_SUPPLIED INFORMATION:_
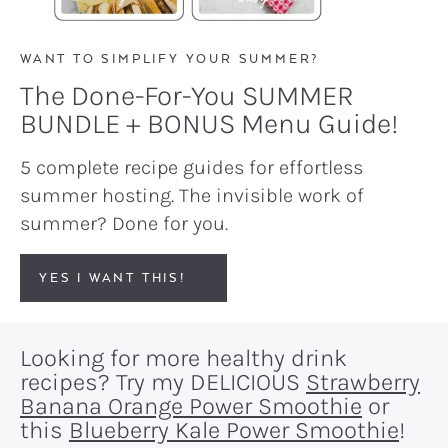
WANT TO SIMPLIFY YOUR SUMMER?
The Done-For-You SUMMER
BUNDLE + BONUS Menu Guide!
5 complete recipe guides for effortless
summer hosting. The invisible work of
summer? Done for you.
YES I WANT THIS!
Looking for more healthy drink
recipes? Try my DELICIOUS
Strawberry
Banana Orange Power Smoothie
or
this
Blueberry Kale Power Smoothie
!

---

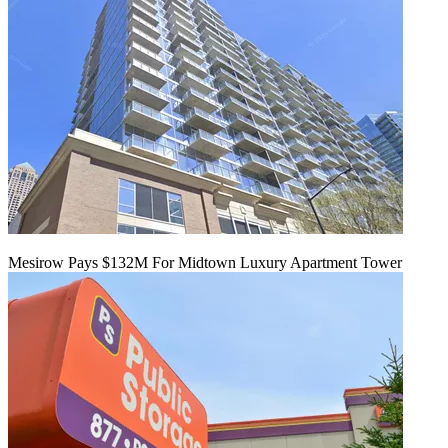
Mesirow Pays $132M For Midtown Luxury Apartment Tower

_ACTIVITY:_
Using the listing above, show every line that includes the string "Done".

_ANSWER:_
The Done-For-You SUMMER
summer? Done for you.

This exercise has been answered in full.